A sequel perhaps? Who knows. It is over for now.

I went to the cinema with my family and my little sister’s friend. We sat in silence for the whole film, apart from the times when we all laughed out loud. The lights went up and the credits rolled u the screen. We exited the cinema and the look on my sister and friends faces said it all.

They absolutely loved it. The action, the romance, the comedy. The bright costumes and amazing effects had them hooked.

I saw the trailer for this long before I saw the critic’s comments. The trailer looked amazing and going on cast alone I would have gone to see it. Yes it didn’t get amazing reviews from some people but I really enjoyed it.

With technology advancing so much these days the effects of the film had the potential to be brilliant and they were. Though no effects were needed when sword fighting. They did all of their own stunts and you can see the real sparks fly when they sword fight.

The casting was spot on. They chose the right actors for the roles in my opinion. There is an equal array of British and American talent in this film which is nice, with a few actors being different nationalities also.

Freddie Fox is fabulous as King Louis and Juno Temple is equally as good as Queen Anne. They don’t have a lot of scene time but their presence was felt.

James Corden was born to play Planchet. He has brought something new to the role of Planchet – a comic side and it shows what a wonderful actor he is.

Constance doesn’t have a lot of screen time either, but her few scenes are good and of course the story would not be complete without her.

Now onto the baddies. The Cardinal, Rochefort and Buckingham are equally as bad. But for me Milady takes the prize.

Milady has to be one of my favourite characters. In the first few minutes of the film she shows her skills. I shall not give too much away but throughout the film she proves that she is much more than just a woman in a pretty dress.

And of course there is the famous four themselves – Athos, Porthos, Aramis, and D’Artagnan.

Athos (Matthew Macfadyen) – just the voice gets me every time. His acting was spot on, though I do feel he could have been slightly gruffer, slightly more heartbroken.
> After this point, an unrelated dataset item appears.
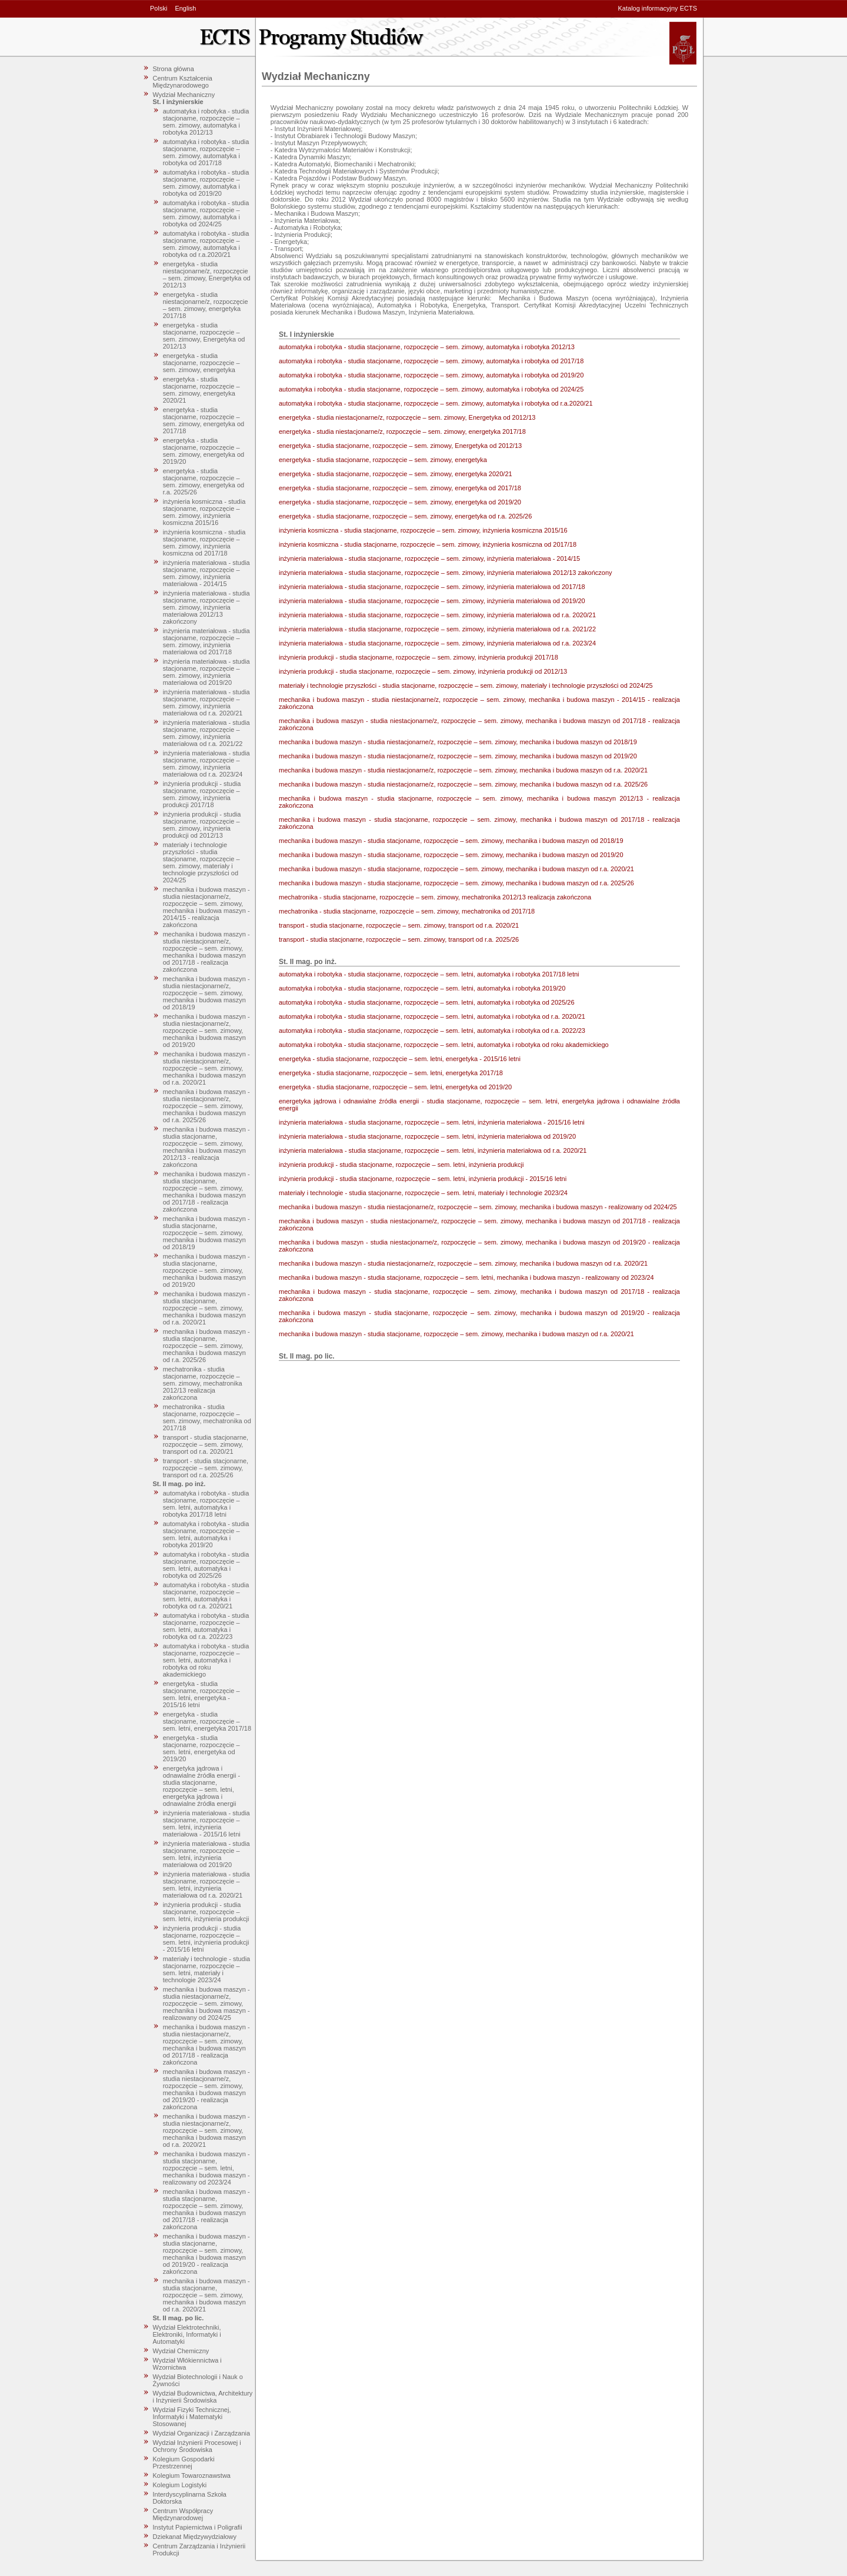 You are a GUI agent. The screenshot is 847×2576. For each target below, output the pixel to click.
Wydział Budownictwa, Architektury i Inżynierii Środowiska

But apart from that he was a good choice to play the ‘main’ musketeer.

Both Ray Stevenson and Luke Evans delivered great comic and acting performances as Porthos and Aramis. Porthos being the fashionable man and Aramis the ex priest. Both fans of the ladies.

Newcomer Logan Lerman was the perfect choice for D’Artagnan. His good looks and charm help him but it is also the acting. A perfect example of this is when he meets Constance for the first time.

He asks her, Enjoying the show?’
Her reply is, ‘Are you always this cocky?’
He then says, ‘Only on Tuesdays... and whenever beautiful women are involved.’
Constance then says, ‘So, you think I'm beautiful?
And D’Artagnan’s final reply is ‘Actually, it's Tuesday.’

I am a massive fan of the book and all the various versions of the films that have come before this one. This could have gone so badly – everyone knows the story; many have seen the older films and even more have read the book. But they pulled it off.

This film is bringing the classic story to a new generation. Action, romance and comedy, this film has something for everyone.

A must see film for all the family! 10/10

The author's comments:
I took the first article down due to spelling mistakes.